A commitment to open-mindedness and humility in respect to theory and practice." (Brodley, 1986)
II. COGNITIVE BEHAVIORAL THEORY
The work entitled: "An introduction to Cognitive Therapy & Cognitive Behavioral Approaches" states that: "The central insight of cognitive therapy as originally formulated over three decades ago is that thoughts mediate between stimuli, such as external events, and emotions." (Counselling Resource, nd) it is suggested within this theory that "psychological distress is caused by distorted thoughts about stimuli giving rise to distressed emotions." (Counselling Resource, nd) in part, the task of cognitive therapy is "to understand how the three main components of emotions, behaviors and thoughts interrelate, and how they may be influence by external stimuli - including events which may have occurred in the client's life." (Counselling Resource, nd) Cognitive behavioral therapy is characterized by the therapist being highly aware of the role that the behavior of the client plays in the client's life.
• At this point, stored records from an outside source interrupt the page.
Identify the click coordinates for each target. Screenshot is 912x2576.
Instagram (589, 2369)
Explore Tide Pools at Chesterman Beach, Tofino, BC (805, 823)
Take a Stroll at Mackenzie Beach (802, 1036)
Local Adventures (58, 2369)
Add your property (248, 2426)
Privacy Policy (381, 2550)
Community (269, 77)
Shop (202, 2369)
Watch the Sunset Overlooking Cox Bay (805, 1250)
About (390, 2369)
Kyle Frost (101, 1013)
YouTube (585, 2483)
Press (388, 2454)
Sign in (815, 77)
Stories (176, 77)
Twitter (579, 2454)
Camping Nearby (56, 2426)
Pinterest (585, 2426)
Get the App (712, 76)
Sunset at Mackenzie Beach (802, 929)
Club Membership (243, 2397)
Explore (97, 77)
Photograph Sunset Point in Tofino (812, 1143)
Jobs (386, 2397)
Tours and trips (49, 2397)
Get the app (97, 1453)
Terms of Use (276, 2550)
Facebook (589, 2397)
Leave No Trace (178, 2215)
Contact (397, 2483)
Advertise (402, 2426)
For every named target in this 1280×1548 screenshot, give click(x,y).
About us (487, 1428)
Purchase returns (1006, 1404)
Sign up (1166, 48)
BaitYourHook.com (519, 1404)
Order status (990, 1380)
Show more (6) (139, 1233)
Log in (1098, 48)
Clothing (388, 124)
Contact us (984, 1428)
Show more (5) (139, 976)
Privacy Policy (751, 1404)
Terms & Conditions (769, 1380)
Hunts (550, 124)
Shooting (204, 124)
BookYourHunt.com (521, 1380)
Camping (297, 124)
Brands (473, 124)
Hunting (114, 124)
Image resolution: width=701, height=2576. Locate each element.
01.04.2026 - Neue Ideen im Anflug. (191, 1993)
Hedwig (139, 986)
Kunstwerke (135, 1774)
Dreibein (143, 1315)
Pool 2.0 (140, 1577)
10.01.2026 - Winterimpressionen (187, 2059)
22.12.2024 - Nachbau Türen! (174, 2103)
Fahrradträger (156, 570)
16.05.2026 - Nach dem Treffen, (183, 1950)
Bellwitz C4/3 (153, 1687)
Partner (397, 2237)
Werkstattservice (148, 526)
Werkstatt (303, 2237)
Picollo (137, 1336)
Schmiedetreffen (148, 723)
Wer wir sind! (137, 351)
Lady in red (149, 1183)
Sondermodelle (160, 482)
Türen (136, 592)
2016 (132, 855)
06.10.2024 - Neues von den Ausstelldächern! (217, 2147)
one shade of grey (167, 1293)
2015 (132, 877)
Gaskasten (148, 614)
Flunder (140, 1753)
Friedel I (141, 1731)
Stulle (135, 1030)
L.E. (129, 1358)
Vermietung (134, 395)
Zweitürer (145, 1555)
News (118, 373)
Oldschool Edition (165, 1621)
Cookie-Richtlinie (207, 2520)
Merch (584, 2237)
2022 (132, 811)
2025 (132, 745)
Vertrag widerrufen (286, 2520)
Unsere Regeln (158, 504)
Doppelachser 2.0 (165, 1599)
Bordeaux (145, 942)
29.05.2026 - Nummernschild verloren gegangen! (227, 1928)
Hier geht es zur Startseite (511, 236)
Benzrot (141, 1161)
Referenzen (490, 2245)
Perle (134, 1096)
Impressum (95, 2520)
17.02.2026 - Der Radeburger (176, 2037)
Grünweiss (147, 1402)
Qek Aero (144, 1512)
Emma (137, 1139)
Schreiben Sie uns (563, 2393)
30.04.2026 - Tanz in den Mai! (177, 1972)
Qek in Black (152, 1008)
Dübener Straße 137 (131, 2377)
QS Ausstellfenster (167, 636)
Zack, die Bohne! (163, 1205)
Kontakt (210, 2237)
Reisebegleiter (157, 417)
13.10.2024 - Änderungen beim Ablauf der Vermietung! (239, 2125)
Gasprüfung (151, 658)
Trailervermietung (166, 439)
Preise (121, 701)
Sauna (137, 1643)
The aim of cognitive therapy is assisting the client in gaining an understanding and awareness of distortions of thought, which are resulting in the psychological distress experienced by the client. This type of therapy is best used for individuals who are "comfortable with introspection, who readily adopt the scientific method for exploring their own psychology, and who place credence in the basic theoretical approach of cognitive therapy." (Counselling Resources, nd)
III. MICROSKILLS & EFFECTIVE TECHNIQUES
Brodley (1986) relates that person-centered therapy is "distinguishable by its form. The salient form of client-centered therapy is the emphatic understanding response process." This process is effectively accomplished through the therapist "maintaining with consistency and constancy the therapeutic attitudes in his/her experience and expressing him/herself to the client through empathic understanding responses." (Brodley, 1986) the skill of primary importance in this type of therapy is the 'attitude' of the therapist. This attitude should be genuine and not be a facade or front in treatment of the client with "unconditional positive regard and empathy." (Person-Centered Therapy, nd) in other words, the individual should be given acceptance of the individual for who they are and not be acceptance based upon any conditions.